═════ ENTRIES SHOWN ═════

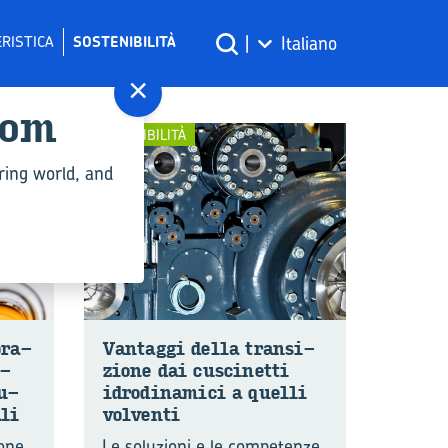
RISTICA
SOSTENIBILITÀ
|
Italiano
×
com
SOSTENIBILITÀ
ring world, and
o­ra­
Van­tag­gi della tran­si­
i­
zio­ne dai cu­sci­net­ti
lu­
idro­di­na­mi­ci a quel­li
­li
vol­ven­ti
pone
Le soluzioni e le competenze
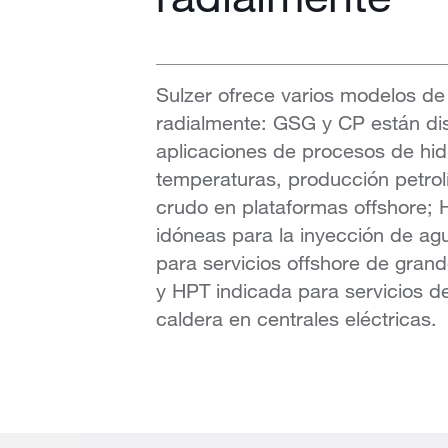
Sulzer ofrece varios modelos d
radialmente: GSG y CP están d
aplicaciones de procesos de hid
temperaturas, producción petrolí
crudo en plataformas offshore;
idóneas para la inyección de ag
para servicios offshore de gran
y HPT indicada para servicios d
caldera en centrales eléctricas.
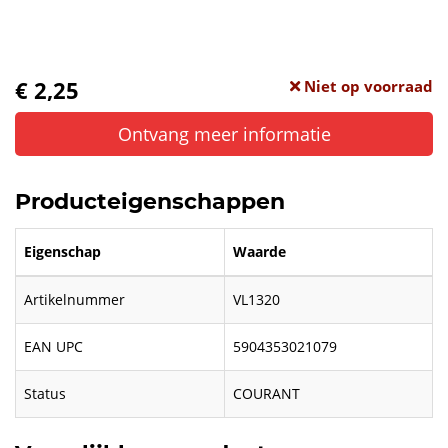
€ 2,25
Niet op voorraad
Ontvang meer informatie
Producteigenschappen
Eigenschap
Waarde
Artikelnummer
VL1320
EAN UPC
5904353021079
Status
COURANT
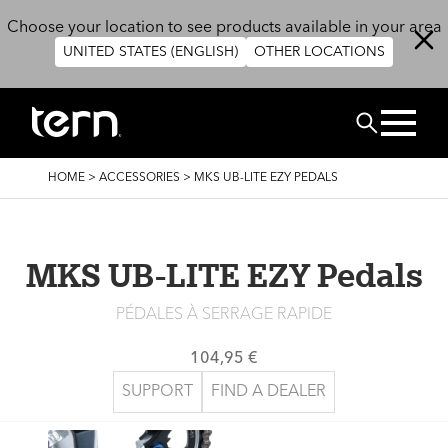
Skip to main content
Choose your location to see products available in your area
UNITED STATES (ENGLISH)
OTHER LOCATIONS
RECHERCHE
BREADCRUMB
HOME
>
ACCESSORIES
>
MKS UB-LITE EZY PEDALS
MKS UB-LITE EZY Pedals
PÉDALES À SERRAGE RAPIDE
104,95 €
SUPPORT
FIND A DEALER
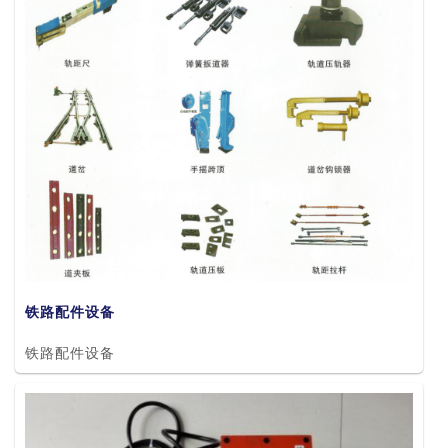
铁路配件设备
铁路配件设备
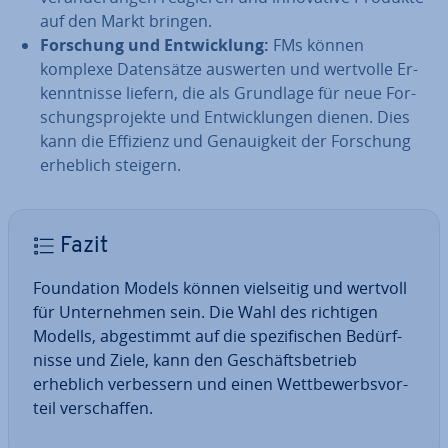
auf den Markt bringen.
Forschung und Ent­wick­lung:
FMs können
komplexe Da­ten­sät­ze auswerten und wertvolle Er­
kennt­nis­se liefern, die als Grundlage für neue For­
schungs­pro­jek­te und Ent­wick­lun­gen dienen. Dies
kann die Effizienz und Ge­nau­ig­keit der Forschung
erheblich steigern.
Fazit
Foun­da­ti­on Models können viel­sei­tig und wertvoll
für Un­ter­neh­men sein. Die Wahl des richtigen
Modells, ab­ge­stimmt auf die spe­zi­fi­schen Be­dürf­
nis­se und Ziele, kann den Ge­schäfts­be­trieb
erheblich ver­bes­sern und einen Wett­be­werbs­vor­
teil ver­schaf­fen.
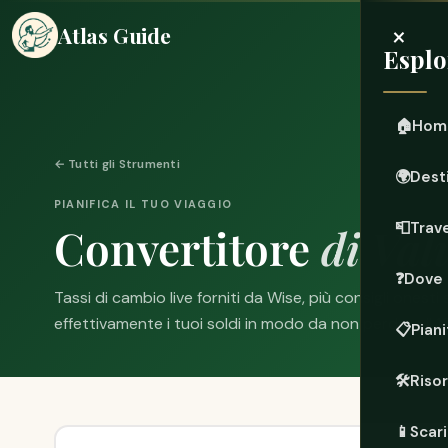
×
Atlas Guide
Esplo
🏠
Hom
← Tutti gli Strumenti
🌍
Dest
PIANIFICA IL TUO VIAGGIO
Convertitore
di Val
📮
Trave
❓
Dove 
Tassi di cambio live forniti da Wise, più consigli onest
effettivamente i tuoi soldi in modo da non perdere il 
📋
Piani
🛠️
Riso
📱
Scari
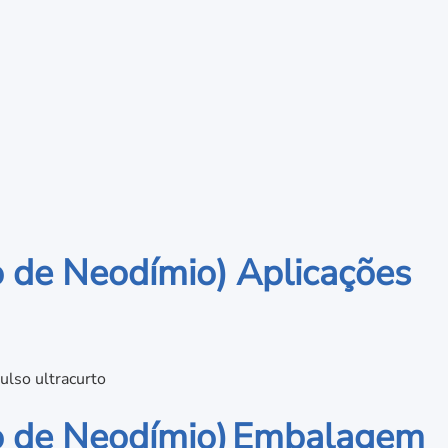
o de Neodímio) Aplicações
ulso ultracurto
o de Neodímio)
Embalagem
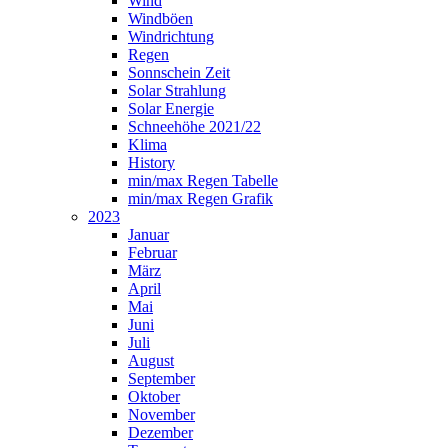
Wind
Windböen
Windrichtung
Regen
Sonnschein Zeit
Solar Strahlung
Solar Energie
Schneehöhe 2021/22
Klima
History
min/max Regen Tabelle
min/max Regen Grafik
2023
Januar
Februar
März
April
Mai
Juni
Juli
August
September
Oktober
November
Dezember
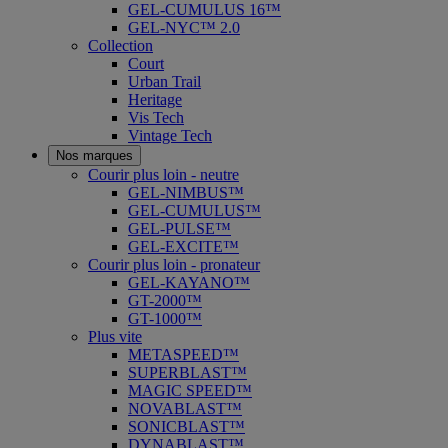
GEL-CUMULUS 16™
GEL-NYC™ 2.0
Collection
Court
Urban Trail
Heritage
Vis Tech
Vintage Tech
Nos marques
Courir plus loin - neutre
GEL-NIMBUS™
GEL-CUMULUS™
GEL-PULSE™
GEL-EXCITE™
Courir plus loin - pronateur
GEL-KAYANO™
GT-2000™
GT-1000™
Plus vite
METASPEED™
SUPERBLAST™
MAGIC SPEED™
NOVABLAST™
SONICBLAST™
DYNABLAST™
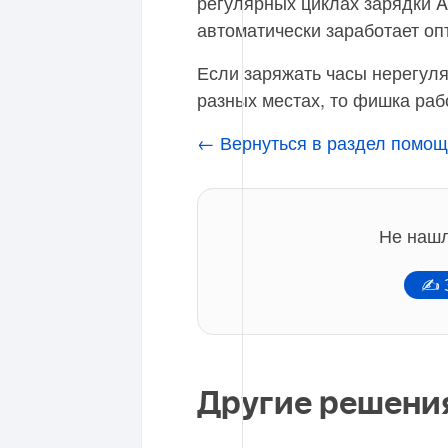
регулярных циклах зарядки Ap
автоматически заработает оп
Если заряжать часы нерегуля
разных местах, то фишка рабо
← Вернуться в раздел помощ
Не нашл
✍ З
Другие решени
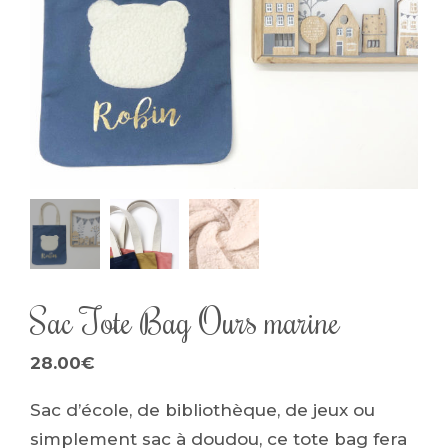
Sac Tote Bag Ours marine
28.00
€
Sac d’école, de bibliothèque, de jeux ou
simplement sac à doudou, ce tote bag fera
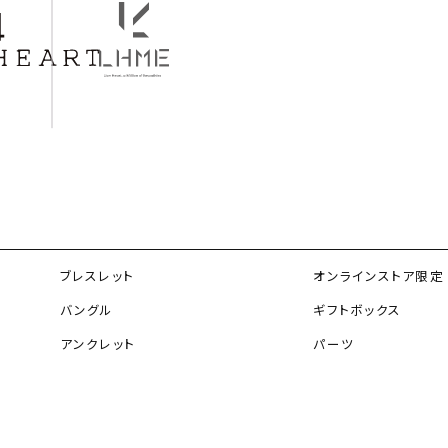
ブレスレット
オンラインストア限定
バングル
ギフトボックス
アンクレット
パーツ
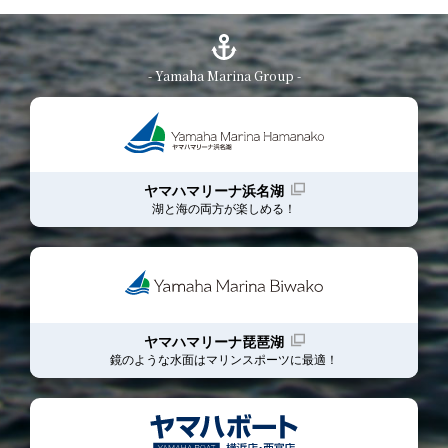
- Yamaha Marina Group -
ヤマハマリーナ浜名湖
湖と海の両方が楽しめる！
ヤマハマリーナ琵琶湖
鏡のような水面はマリンスポーツに最適！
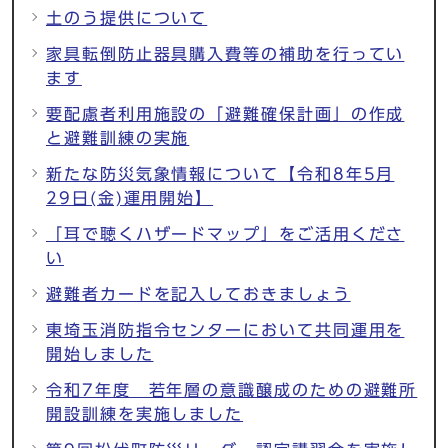
土のう提供について
家具転倒防止器具購入費等の補助を行ってい
ます
要配慮者利用施設の「避難確保計画」の作成
と避難訓練の実施
新たな防災気象情報について【令和8年5月
29日(金)運用開始】
「耳で聴くハザードマップ」をご活用くださ
い
避難者カードを記入しておきましょう
東埼玉消防指令センターにおいて共同運用を
開始しました
令和7年度 若年層の意識醸成のための避難所
開設訓練を実施しました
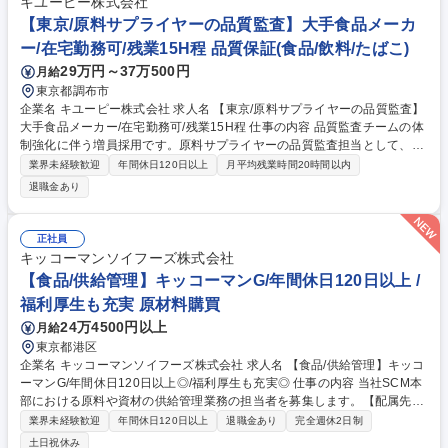
キユーピー株式会社
【東京/原料サプライヤーの品質監査】大手食品メーカ
ー/在宅勤務可/残業15H程 品質保証(食品/飲料/たばこ)
29万円～37万500円
月給
東京都調布市
企業名 キユーピー株式会社 求人名 【東京/原料サプライヤーの品質監査】
大手食品メーカー/在宅勤務可/残業15H程 仕事の内容 品質監査チームの体
制強化に伴う増員採用です。原料サプライヤーの品質監査担当として、一
部グループ会社の品質監査も担っていただき、キユーピーグループ全体の
業界未経験歓迎
年間休日120日以上
月平均残業時間20時間以内
品質維持に向けて、以下業務をお任せいたします。 ■原材料の品質基準策
退職金あり
定 ■原料サプライヤーに対する監査実務 ■原料不良の有効性確認および改
善の対応や原料の危害分析 ■グループ原料管理 等 【魅力】調味料、加工
食品、卵、惣菜など、最低4カテゴリー以上の幅広い製品群に関われるた
正社員
め、様々な経験、スキルを積むことが可能です。また、将来的にFSSC監
キッコーマンソイフーズ株式会社
査員や食品安全コンサルタントなどのキャリア形成にも活かせる経験を積
【食品/供給管理】キッコーマンG/年間休日120日以上 /
むことができます。 募集職種 【東京/原料サプライヤーの品質監査】大手
福利厚生も充実 原材料購買
食品メーカー/在宅勤務可/残業15H程
24万4500円以上
月給
東京都港区
企業名 キッコーマンソイフーズ株式会社 求人名 【食品/供給管理】キッコ
ーマンG/年間休日120日以上◎/福利厚生も充実◎ 仕事の内容 当社SCM本
部における原料や資材の供給管理業務の担当者を募集します。【配属先に
ついて】当社SCM本部は「サプライチェーンの最適化」を目的として全社
業界未経験歓迎
年間休日120日以上
退職金あり
完全週休2日制
最適に向けた合意形成と意思決定を推進する部署です。 【業務内容】原料
土日祝休み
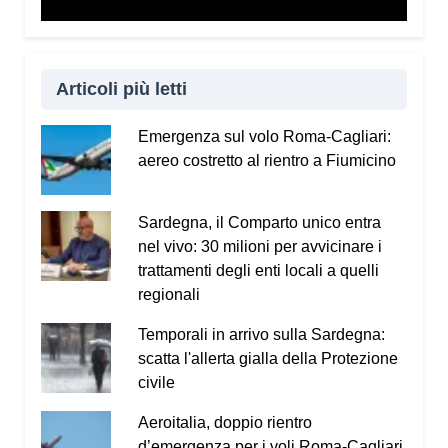
Articoli più letti
Emergenza sul volo Roma-Cagliari:
aereo costretto al rientro a Fiumicino
Sardegna, il Comparto unico entra
nel vivo: 30 milioni per avvicinare i
trattamenti degli enti locali a quelli
regionali
Temporali in arrivo sulla Sardegna:
scatta l'allerta gialla della Protezione
civile
Aeroitalia, doppio rientro
d’emergenza per i voli Roma-Cagliari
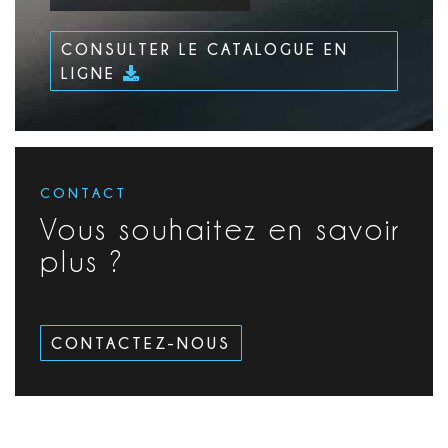
CONSULTER LE CATALOGUE EN
LIGNE
CONTACT
Vous souhaitez en savoir
plus ?
CONTACTEZ-NOUS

═════

■ WHAT IS BEING ASKED ■
Print the data above exactly; drop every picture.

■ RESULT OF THE TASK ■
RISTICA
SOSTENIBILITÀ
|
Italiano
×
com
SOSTENIBILITÀ
ring world, and
o­ra­
Van­tag­gi della tran­si­
i­
zio­ne dai cu­sci­net­ti
lu­
idro­di­na­mi­ci a quel­li
­li
vol­ven­ti
pone
Le soluzioni e le competenze
Sulzer ofrece varios modelos d
radialmente: GSG y CP están d
aplicaciones de procesos de hid
temperaturas, producción petrolí
crudo en plataformas offshore;
idóneas para la inyección de ag
para servicios offshore de gran
y HPT indicada para servicios d
caldera en centrales eléctricas.
€ 2,25
Niet op voorraad
Ontvang meer informatie
Producteigenschappen
Eigenschap
Waarde
Artikelnummer
VL1320
EAN UPC
5904353021079
Status
COURANT
Skip to main content
Choose your location to see products available in your area
UNITED STATES (ENGLISH)
OTHER LOCATIONS
RECHERCHE
BREADCRUMB
HOME
>
ACCESSORIES
>
MKS UB-LITE EZY PEDALS
MKS UB-LITE EZY Pedals
PÉDALES À SERRAGE RAPIDE
104,95 €
SUPPORT
FIND A DEALER
铁路配件设备
铁路配件设备
auf den Markt bringen.
Forschung und Ent­wick­lung:
FMs können
komplexe Da­ten­sät­ze auswerten und wertvolle Er­
kennt­nis­se liefern, die als Grundlage für neue For­
schungs­pro­jek­te und Ent­wick­lun­gen dienen. Dies
kann die Effizienz und Ge­nau­ig­keit der Forschung
erheblich steigern.
Fazit
Foun­da­ti­on Models können viel­sei­tig und wertvoll
für Un­ter­neh­men sein. Die Wahl des richtigen
Modells, ab­ge­stimmt auf die spe­zi­fi­schen Be­dürf­
nis­se und Ziele, kann den Ge­schäfts­be­trieb
erheblich ver­bes­sern und einen Wett­be­werbs­vor­
teil ver­schaf­fen.
×
Atlas Guide
Esplo
🏠
Hom
← Tutti gli Strumenti
🌍
Dest
PIANIFICA IL TUO VIAGGIO
Convertitore
di Val
📮
Trave
❓
Dove 
Tassi di cambio live forniti da Wise, più consigli onest
effettivamente i tuoi soldi in modo da non perdere il 
📋
Piani
🛠️
Riso
📱
Scari
o de Neodímio) Aplicações
ulso ultracurto
o de Neodímio)
Embalagem
Wind
Windböen
Windrichtung
Regen
Sonnschein Zeit
Solar Strahlung
Solar Energie
Schneehöhe 2021/22
Klima
History
min/max Regen Tabelle
min/max Regen Grafik
2023
Januar
Februar
März
April
Mai
Juni
Juli
August
September
Oktober
November
Dezember
GEL-CUMULUS 16™
GEL-NYC™ 2.0
Collection
Court
Urban Trail
Heritage
Vis Tech
Vintage Tech
Nos marques
Courir plus loin - neutre
GEL-NIMBUS™
GEL-CUMULUS™
GEL-PULSE™
GEL-EXCITE™
Courir plus loin - pronateur
GEL-KAYANO™
GT-2000™
GT-1000™
Plus vite
METASPEED™
SUPERBLAST™
MAGIC SPEED™
NOVABLAST™
SONICBLAST™
DYNABLAST™
регулярных циклах зарядки Ap
автоматически заработает оп
Если заряжать часы нерегуля
разных местах, то фишка рабо
← Вернуться в раздел помощ
Не нашл
✍ З
Другие решени
Sac Tote Bag Ours marine
28.00
€
Sac d’école, de bibliothèque, de jeux ou
simplement sac à doudou, ce tote bag fera
ブレスレット
オンラインストア限定
バングル
ギフトボックス
アンクレット
パーツ
- Yamaha Marina Group -
ヤマハマリーナ浜名湖
湖と海の両方が楽しめる！
ヤマハマリーナ琵琶湖
鏡のような水面はマリンスポーツに最適！
土のう提供について
家具転倒防止器具購入費等の補助を行ってい
ます
要配慮者利用施設の「避難確保計画」の作成
と避難訓練の実施
新たな防災気象情報について【令和8年5月
29日(金)運用開始】
「耳で聴くハザードマップ」をご活用くださ
い
避難者カードを記入しておきましょう
東埼玉消防指令センターにおいて共同運用を
開始しました
令和7年度 若年層の意識醸成のための避難所
開設訓練を実施しました
キユーピー株式会社
【東京/原料サプライヤーの品質監査】大手食品メーカ
ー/在宅勤務可/残業15H程 品質保証(食品/飲料/たばこ)
29万円～37万500円
月給
東京都調布市
企業名 キユーピー株式会社 求人名 【東京/原料サプライヤーの品質監査】
大手食品メーカー/在宅勤務可/残業15H程 仕事の内容 品質監査チームの体
制強化に伴う増員採用です。原料サプライヤーの品質監査担当として、一
部グループ会社の品質監査も担っていただき、キユーピーグループ全体の
業界未経験歓迎
年間休日120日以上
月平均残業時間20時間以内
品質維持に向けて、以下業務をお任せいたします。 ■原材料の品質基準策
退職金あり
定 ■原料サプライヤーに対する監査実務 ■原料不良の有効性確認および改
善の対応や原料の危害分析 ■グループ原料管理 等 【魅力】調味料、加工
食品、卵、惣菜など、最低4カテゴリー以上の幅広い製品群に関われるた
正社員
め、様々な経験、スキルを積むことが可能です。また、将来的にFSSC監
キッコーマンソイフーズ株式会社
査員や食品安全コンサルタントなどのキャリア形成にも活かせる経験を積
【食品/供給管理】キッコーマンG/年間休日120日以上 /
むことができます。 募集職種 【東京/原料サプライヤーの品質監査】大手
福利厚生も充実 原材料購買
食品メーカー/在宅勤務可/残業15H程
24万4500円以上
月給
東京都港区
企業名 キッコーマンソイフーズ株式会社 求人名 【食品/供給管理】キッコ
ーマンG/年間休日120日以上◎/福利厚生も充実◎ 仕事の内容 当社SCM本
部における原料や資材の供給管理業務の担当者を募集します。【配属先に
ついて】当社SCM本部は「サプライチェーンの最適化」を目的として全社
業界未経験歓迎
年間休日120日以上
退職金あり
完全週休2日制
最適に向けた合意形成と意思決定を推進する部署です。 【業務内容】原料
土日祝休み
Articoli più letti
Emergenza sul volo Roma-Cagliari:
aereo costretto al rientro a Fiumicino
Sardegna, il Comparto unico entra
nel vivo: 30 milioni per avvicinare i
trattamenti degli enti locali a quelli
regionali
Temporali in arrivo sulla Sardegna:
scatta l'allerta gialla della Protezione
civile
Aeroitalia, doppio rientro
d’emergenza per i voli Roma-Cagliari
CONSULTER LE CATALOGUE EN
LIGNE
CONTACT
Vous souhaitez en savoir
plus ?
CONTACTEZ-NOUS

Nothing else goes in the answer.